BatchCookBabe · 08/03/2025 15:58

FanHeater · 08/03/2025 15:57

Agree with all this. There is really nothing heroic about the average person keeping their house tidy and being on top of laundry and cooking. If there are physical or mental health problems, that’s another story.

I did LOL at that I must admit. 'Homemakers are society's heroes.' 😂

FanHeater · 08/03/2025 16:01

BatchCookBabe · 08/03/2025 15:58

I did LOL at that I must admit. 'Homemakers are society's heroes.' 😂

Edited

The term ‘heroes’ is definitely overused. I work in the NHS and cringed over the pandemic when we kept being referred to as heroes. Everybody around me was banned from using that word! My definition of a hero is something very different.

MrsBennetsPoorNerves · 08/03/2025 16:03

Nonrienderien · 08/03/2025 15:53

Does this mean you would find it insulting if your husband complimented you on your abilities as a mother along with your input to housework over & above a job. Obviously in many posters eyes that's just another thing to add to the never ending list of offending uterrances.

People can't open their mouths without someone taking offence. It's becoming ridiculous. Men & women will never be exactly the same simply because there will always be huge differences between the sexes. In the majority of cases this includes physical strength.Trying to make men more like women & women more like men is not attractive.

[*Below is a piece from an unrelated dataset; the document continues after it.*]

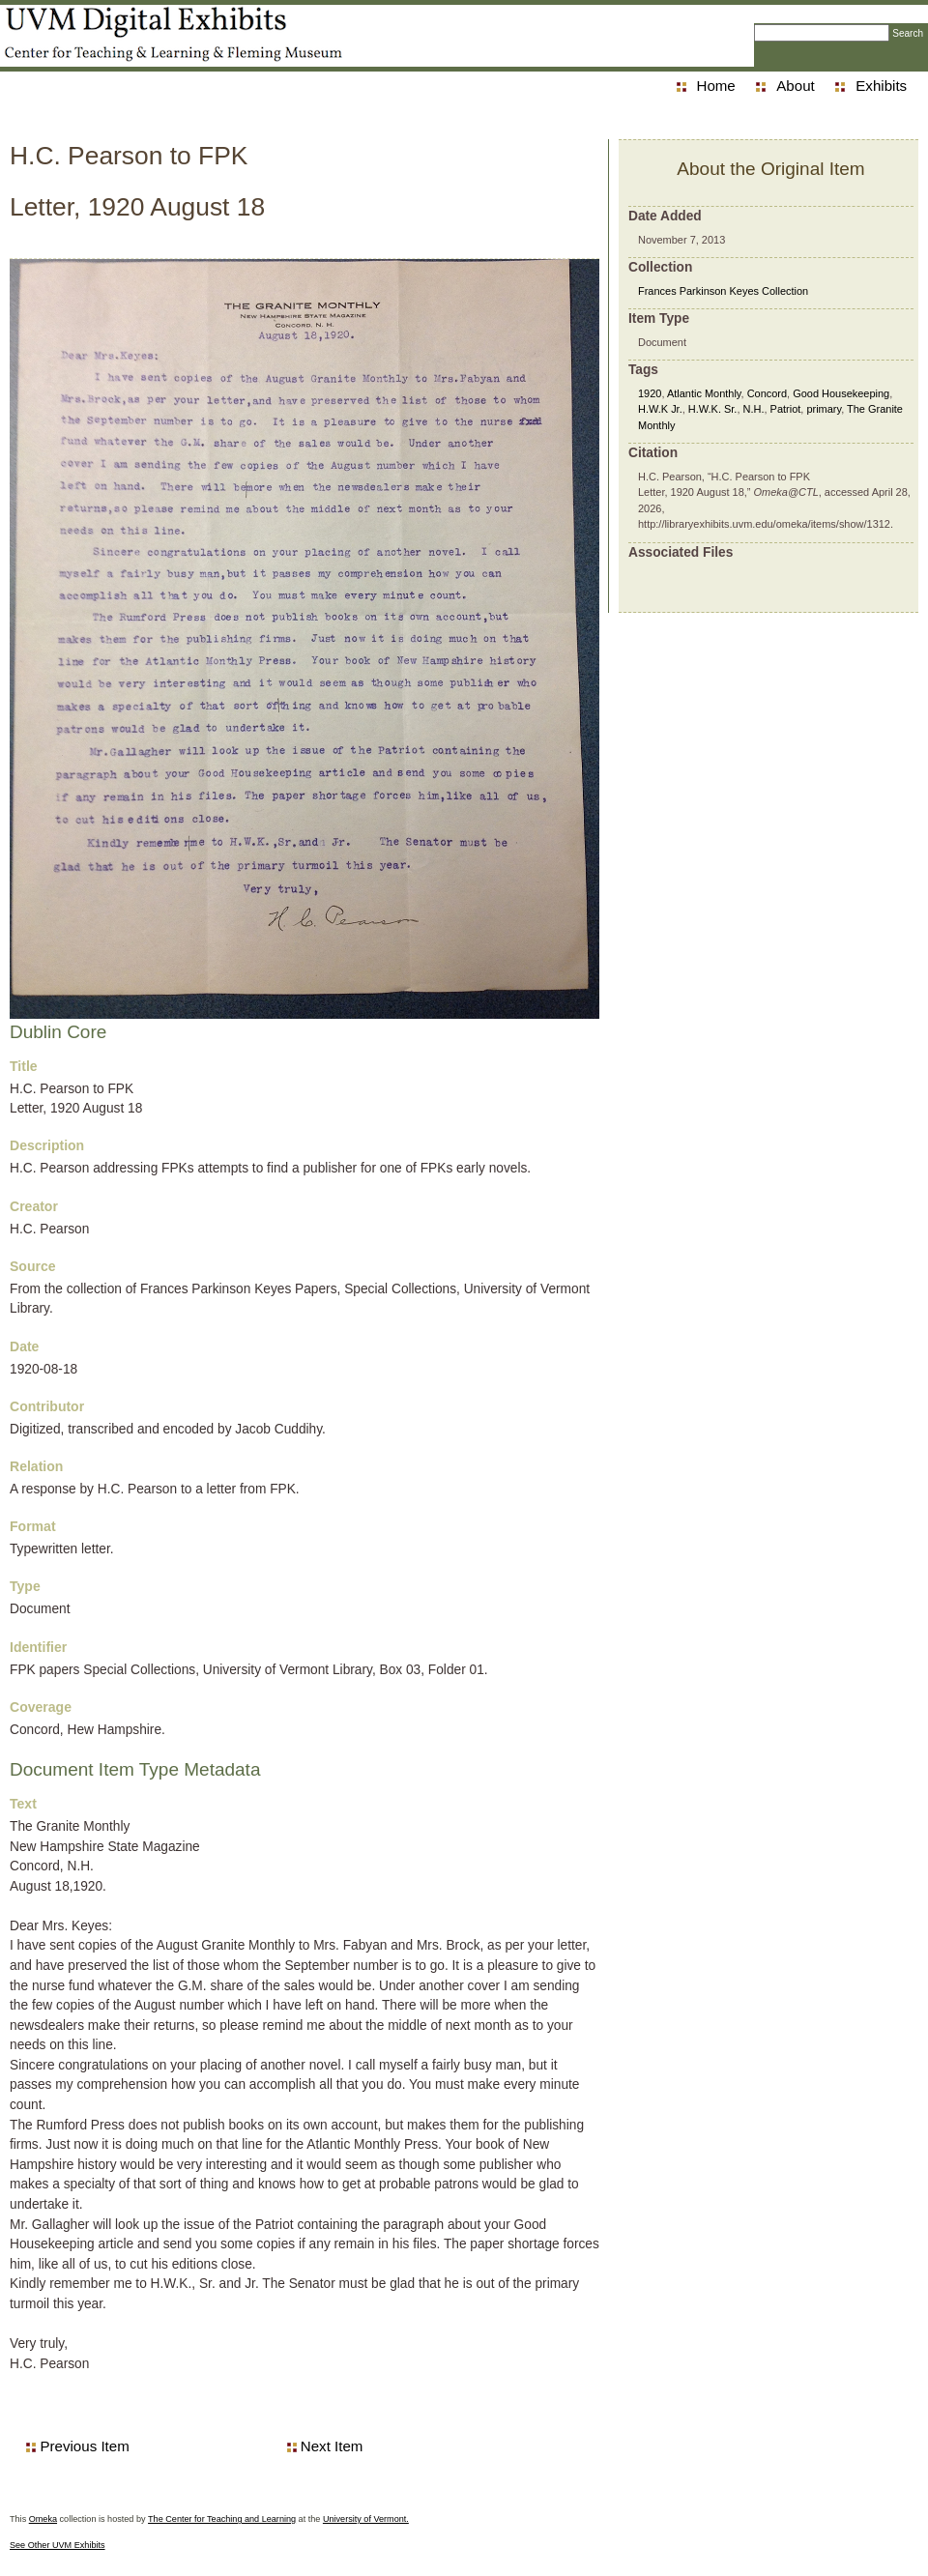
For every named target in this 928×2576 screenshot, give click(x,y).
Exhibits (881, 85)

I wouldn't have any issue if DH complimented me on my parenting skills. I might equally compliment him on his parenting skills. We are both equal parents and the quality of our parenting is important to both of us.

Complimenting anyone on their housekeeping skills is just a bit weird in my view. It is just part of what any capable adult should get on and do, but it isn't really worthy of comment.

My main objection, though, to the comment from the OP's DH in his card, is the implication that "keeping house" is somehow the OP's responsibility. Why should it be?

I'm afraid I'm not really sure what you're on about with regard to the differences between the sexes. Yes, there are some physical and biological differences which we all know about, but I don't really know what they have to do with housekeeping skills. Please do explain.

Also, you haven't answered my question about what makes full time childcarers and homemakers heroic. I'm still not getting it.

MrsBennetsPoorNerves · 08/03/2025 16:06

BatchCookBabe · 08/03/2025 15:57

Well it would never happen, because the vast majority of men do fuck-all around the house. And stay at home dads are as rare as hens teeth.

My DH does more around the house than I do. I think he'd laugh in my face if I complimented him on his homemaking skills though!

Semiramide · 08/03/2025 16:09

Big issues between Dh and I for a while, so maybe i’m pissed off that he can just give something on this day and do mainly sweet FA the rest of the time

Big issues for a while and you are working part-time...

I'd be thinking of going full-time, @Upanddancingatsixinthemorning - just in case your being pissed off progresses to "I want out!"